Page-level text extractions:
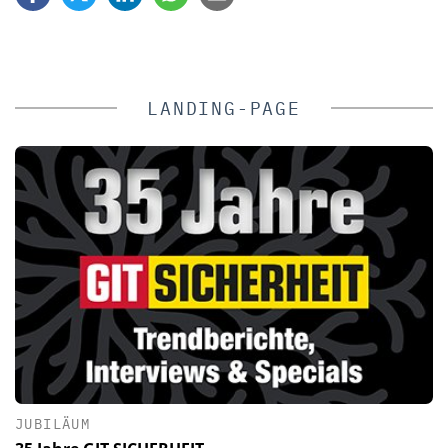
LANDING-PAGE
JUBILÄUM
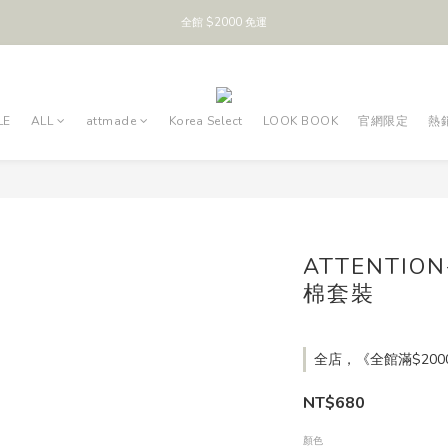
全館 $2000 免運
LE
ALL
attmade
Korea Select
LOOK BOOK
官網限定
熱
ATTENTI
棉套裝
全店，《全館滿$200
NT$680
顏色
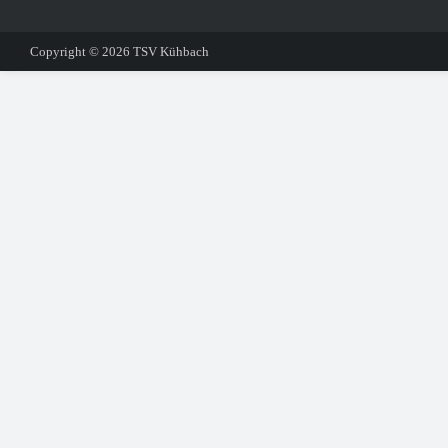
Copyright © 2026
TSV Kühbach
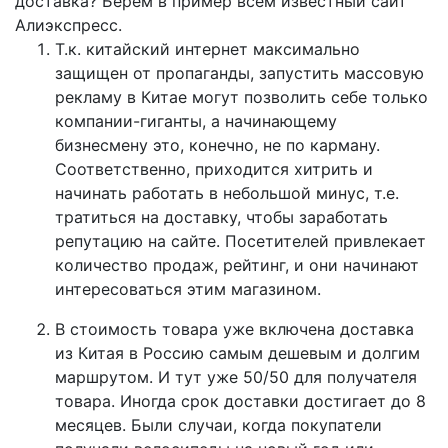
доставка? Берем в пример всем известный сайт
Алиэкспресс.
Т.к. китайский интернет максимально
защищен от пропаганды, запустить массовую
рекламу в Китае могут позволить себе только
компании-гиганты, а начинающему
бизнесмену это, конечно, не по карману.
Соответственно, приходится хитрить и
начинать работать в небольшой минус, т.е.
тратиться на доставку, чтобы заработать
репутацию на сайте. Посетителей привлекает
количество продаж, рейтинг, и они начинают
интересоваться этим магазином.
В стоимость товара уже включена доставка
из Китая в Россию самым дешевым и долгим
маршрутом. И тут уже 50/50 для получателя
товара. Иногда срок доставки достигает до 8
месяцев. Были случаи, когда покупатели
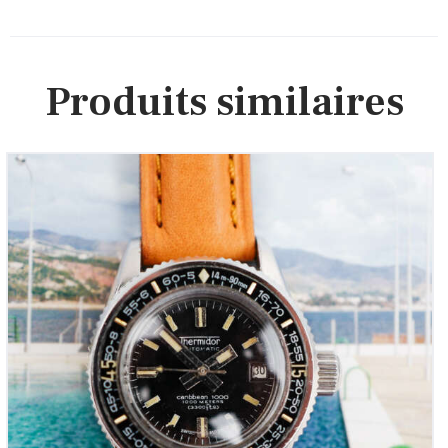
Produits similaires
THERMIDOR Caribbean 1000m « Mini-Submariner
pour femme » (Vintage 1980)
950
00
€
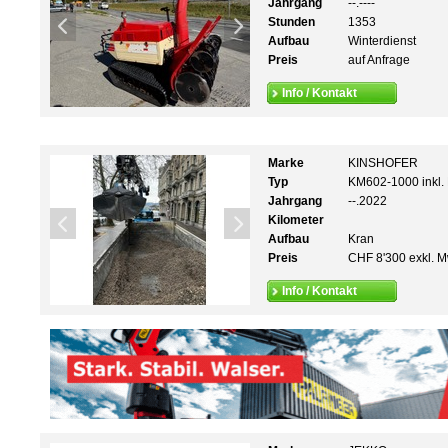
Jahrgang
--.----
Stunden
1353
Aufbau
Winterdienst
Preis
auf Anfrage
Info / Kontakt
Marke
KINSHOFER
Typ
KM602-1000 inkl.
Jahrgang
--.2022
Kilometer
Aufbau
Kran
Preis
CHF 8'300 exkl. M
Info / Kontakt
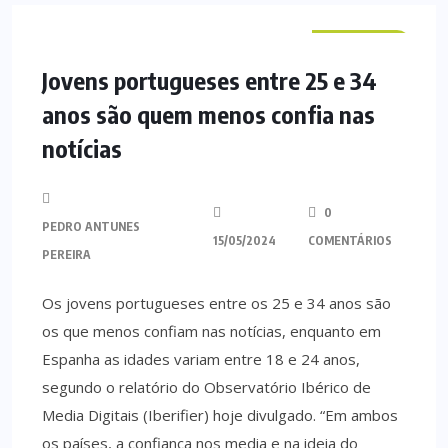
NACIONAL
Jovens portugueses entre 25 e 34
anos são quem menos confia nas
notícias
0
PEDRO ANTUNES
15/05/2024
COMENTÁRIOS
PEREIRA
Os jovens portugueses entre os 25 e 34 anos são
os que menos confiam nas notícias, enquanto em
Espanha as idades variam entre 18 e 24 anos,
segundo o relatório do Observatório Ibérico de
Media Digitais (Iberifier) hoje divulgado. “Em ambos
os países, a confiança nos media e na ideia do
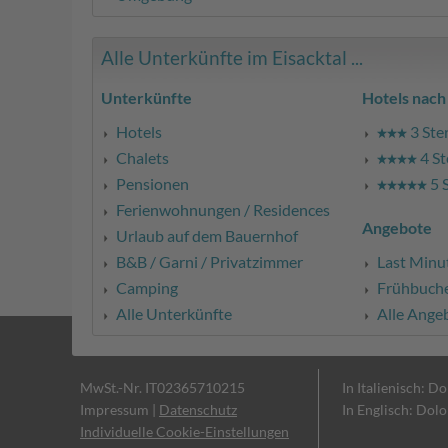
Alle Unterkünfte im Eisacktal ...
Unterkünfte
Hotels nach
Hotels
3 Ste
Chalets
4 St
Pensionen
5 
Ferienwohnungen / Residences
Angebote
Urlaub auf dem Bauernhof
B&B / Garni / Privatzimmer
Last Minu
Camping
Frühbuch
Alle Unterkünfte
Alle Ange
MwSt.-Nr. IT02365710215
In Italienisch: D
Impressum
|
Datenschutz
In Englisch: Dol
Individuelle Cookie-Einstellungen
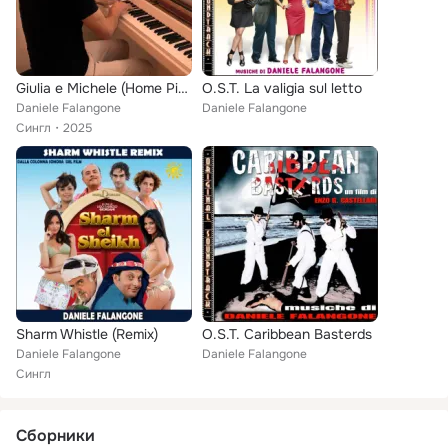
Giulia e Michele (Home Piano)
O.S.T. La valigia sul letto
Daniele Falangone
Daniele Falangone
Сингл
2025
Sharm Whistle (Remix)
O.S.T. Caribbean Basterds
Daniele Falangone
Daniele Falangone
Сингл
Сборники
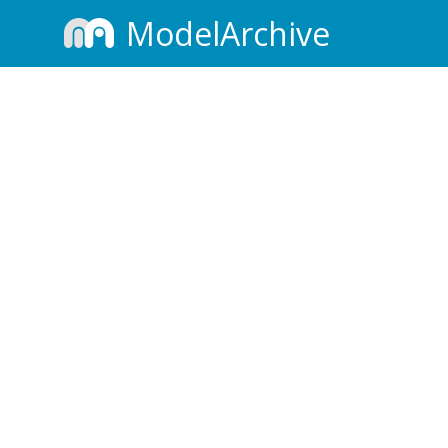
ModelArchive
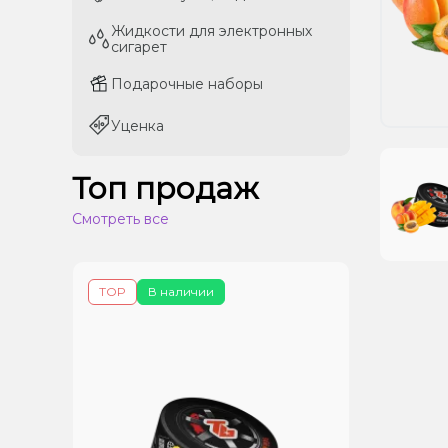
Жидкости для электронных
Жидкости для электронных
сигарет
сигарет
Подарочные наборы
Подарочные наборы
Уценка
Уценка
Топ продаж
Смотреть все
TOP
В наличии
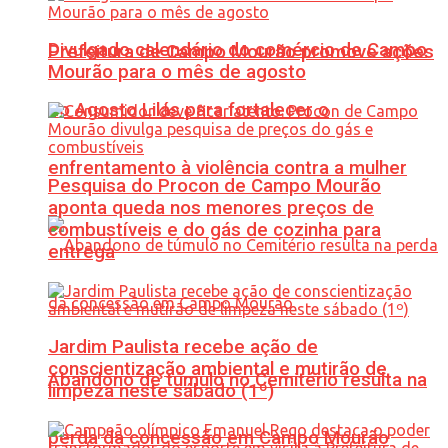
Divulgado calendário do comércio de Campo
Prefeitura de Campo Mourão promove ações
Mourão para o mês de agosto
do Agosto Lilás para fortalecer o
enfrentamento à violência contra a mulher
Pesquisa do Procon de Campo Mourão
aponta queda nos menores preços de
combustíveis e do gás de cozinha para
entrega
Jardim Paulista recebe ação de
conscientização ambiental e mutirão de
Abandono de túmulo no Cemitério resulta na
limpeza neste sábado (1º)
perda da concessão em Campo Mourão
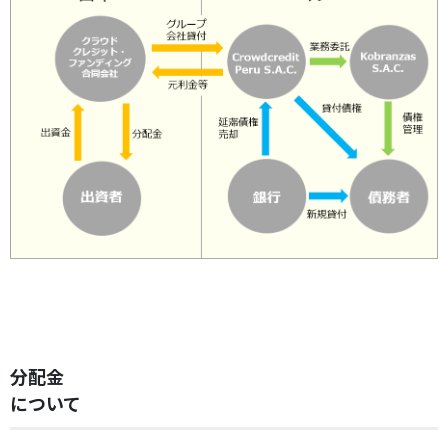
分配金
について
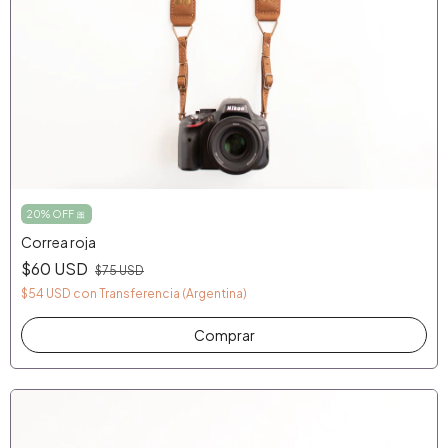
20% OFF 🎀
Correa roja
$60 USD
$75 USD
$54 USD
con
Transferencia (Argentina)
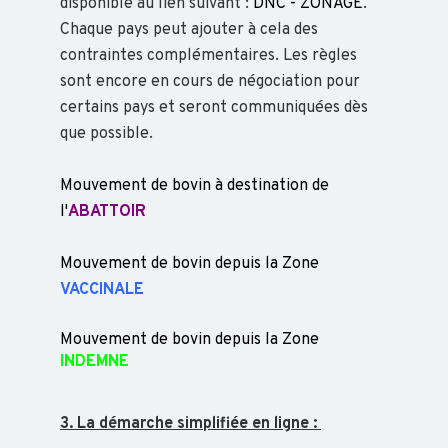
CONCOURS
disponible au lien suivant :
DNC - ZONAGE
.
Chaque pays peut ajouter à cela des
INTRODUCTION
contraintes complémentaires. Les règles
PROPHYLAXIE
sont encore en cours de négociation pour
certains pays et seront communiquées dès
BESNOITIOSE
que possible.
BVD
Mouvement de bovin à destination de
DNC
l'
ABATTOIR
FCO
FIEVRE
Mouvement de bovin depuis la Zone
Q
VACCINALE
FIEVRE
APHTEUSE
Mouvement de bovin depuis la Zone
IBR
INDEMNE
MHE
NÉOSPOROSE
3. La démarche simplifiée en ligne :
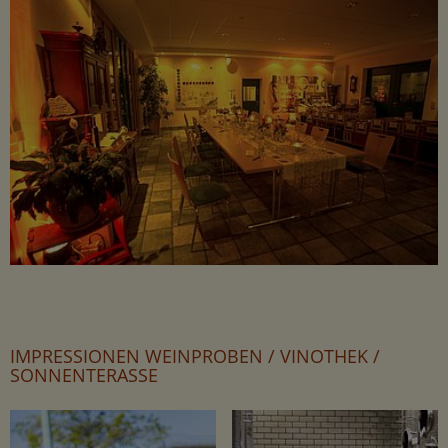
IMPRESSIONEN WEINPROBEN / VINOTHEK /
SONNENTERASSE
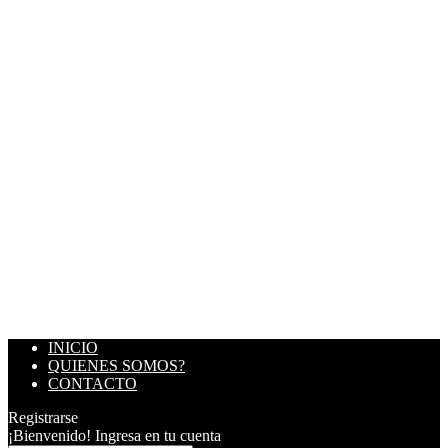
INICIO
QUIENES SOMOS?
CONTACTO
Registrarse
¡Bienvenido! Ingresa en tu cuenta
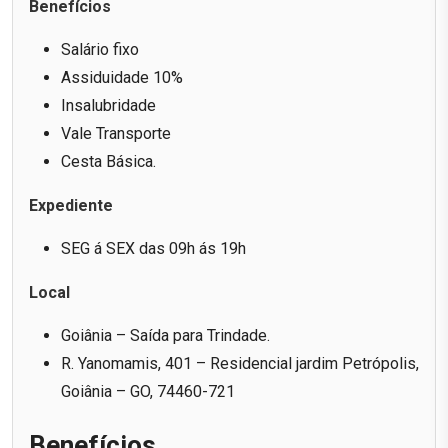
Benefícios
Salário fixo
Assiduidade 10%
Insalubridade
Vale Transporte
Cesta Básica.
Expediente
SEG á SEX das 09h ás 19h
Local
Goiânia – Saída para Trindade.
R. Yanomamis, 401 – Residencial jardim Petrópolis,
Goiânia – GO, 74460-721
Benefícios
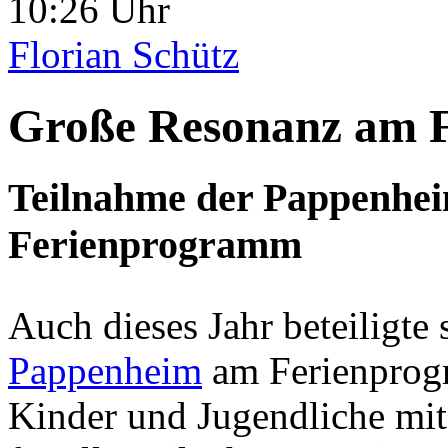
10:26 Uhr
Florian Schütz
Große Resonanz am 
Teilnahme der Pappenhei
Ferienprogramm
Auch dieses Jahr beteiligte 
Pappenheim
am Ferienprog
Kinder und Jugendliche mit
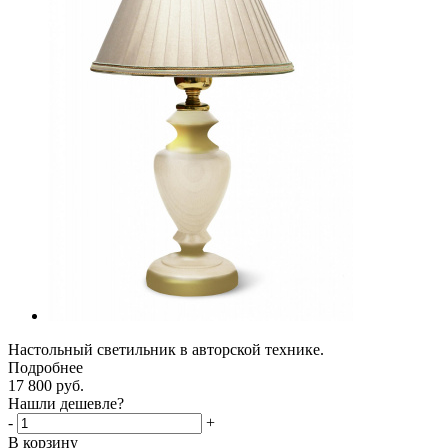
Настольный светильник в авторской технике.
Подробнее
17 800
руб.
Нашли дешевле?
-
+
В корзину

Task description ▸ Looking at the entries above, count each line that includes the string "доставка" and give only the total.

Answer for this exercise ▸ 2